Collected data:
━━━━━━━━━━

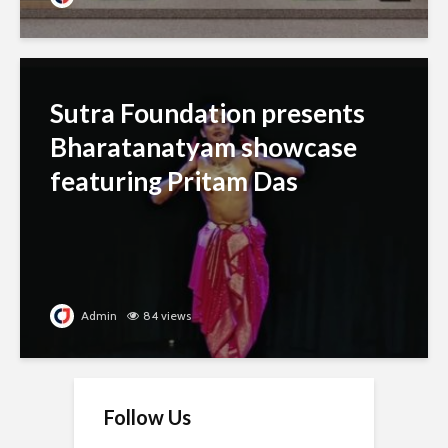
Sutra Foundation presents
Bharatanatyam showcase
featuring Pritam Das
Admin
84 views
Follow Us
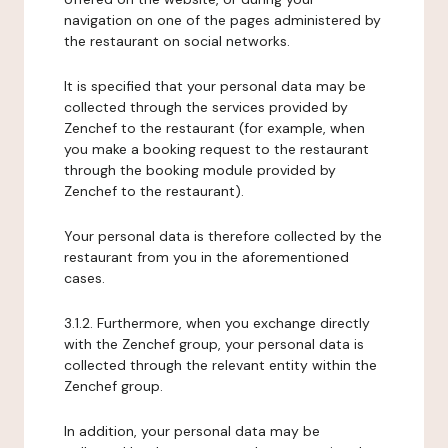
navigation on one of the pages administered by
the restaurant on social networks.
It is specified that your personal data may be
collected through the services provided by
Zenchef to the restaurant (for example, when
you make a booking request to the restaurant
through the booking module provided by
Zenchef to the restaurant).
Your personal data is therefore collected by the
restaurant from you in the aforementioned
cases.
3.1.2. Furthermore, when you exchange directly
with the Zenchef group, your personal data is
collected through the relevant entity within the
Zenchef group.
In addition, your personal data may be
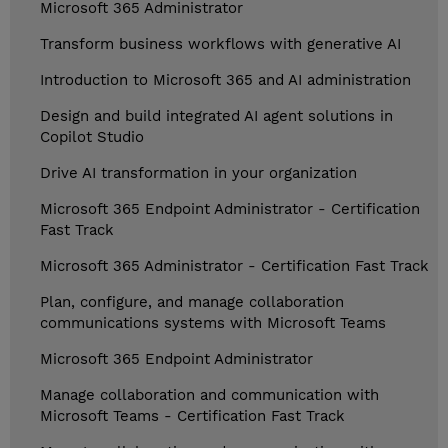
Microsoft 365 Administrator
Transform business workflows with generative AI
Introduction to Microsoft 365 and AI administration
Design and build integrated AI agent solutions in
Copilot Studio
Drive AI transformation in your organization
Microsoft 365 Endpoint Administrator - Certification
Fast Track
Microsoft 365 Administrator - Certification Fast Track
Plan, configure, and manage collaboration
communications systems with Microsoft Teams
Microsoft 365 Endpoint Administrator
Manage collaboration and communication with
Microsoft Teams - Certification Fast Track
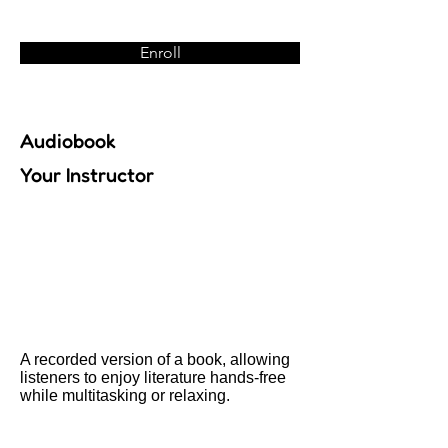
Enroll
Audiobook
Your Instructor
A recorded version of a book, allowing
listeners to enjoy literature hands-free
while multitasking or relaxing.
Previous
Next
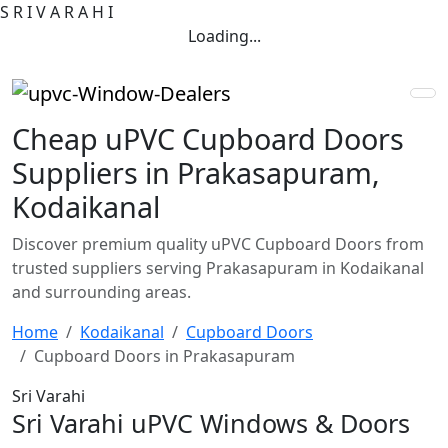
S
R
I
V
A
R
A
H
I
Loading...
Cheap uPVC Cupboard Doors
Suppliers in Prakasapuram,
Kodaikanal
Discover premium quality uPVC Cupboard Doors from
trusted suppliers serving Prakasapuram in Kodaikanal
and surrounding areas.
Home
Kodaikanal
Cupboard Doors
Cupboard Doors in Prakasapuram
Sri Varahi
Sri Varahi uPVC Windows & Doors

━━━━━━━━━━

> Task goal
Pictures stay out; the entries above are to be output exactly as given.

> Answer area
Sutra Foundation presents
Bharatanatyam showcase
featuring Pritam Das
Admin
84 views
Follow Us
navigation on one of the pages administered by
the restaurant on social networks.
It is specified that your personal data may be
collected through the services provided by
Zenchef to the restaurant (for example, when
you make a booking request to the restaurant
through the booking module provided by
Zenchef to the restaurant).
Your personal data is therefore collected by the
restaurant from you in the aforementioned
cases.
3.1.2. Furthermore, when you exchange directly
with the Zenchef group, your personal data is
collected through the relevant entity within the
Zenchef group.
In addition, your personal data may be
Microsoft 365 Administrator
Transform business workflows with generative AI
Introduction to Microsoft 365 and AI administration
Design and build integrated AI agent solutions in
Copilot Studio
Drive AI transformation in your organization
Microsoft 365 Endpoint Administrator - Certification
Fast Track
Microsoft 365 Administrator - Certification Fast Track
Plan, configure, and manage collaboration
communications systems with Microsoft Teams
Microsoft 365 Endpoint Administrator
Manage collaboration and communication with
Microsoft Teams - Certification Fast Track
Enroll
Audiobook
Your Instructor
A recorded version of a book, allowing
listeners to enjoy literature hands-free
while multitasking or relaxing.
Previous
Next
S
R
I
V
A
R
A
H
I
Loading...
Cheap uPVC Cupboard Doors
Suppliers in Prakasapuram,
Kodaikanal
Discover premium quality uPVC Cupboard Doors from
trusted suppliers serving Prakasapuram in Kodaikanal
and surrounding areas.
Home
Kodaikanal
Cupboard Doors
Cupboard Doors in Prakasapuram
Sri Varahi
Sri Varahi uPVC Windows & Doors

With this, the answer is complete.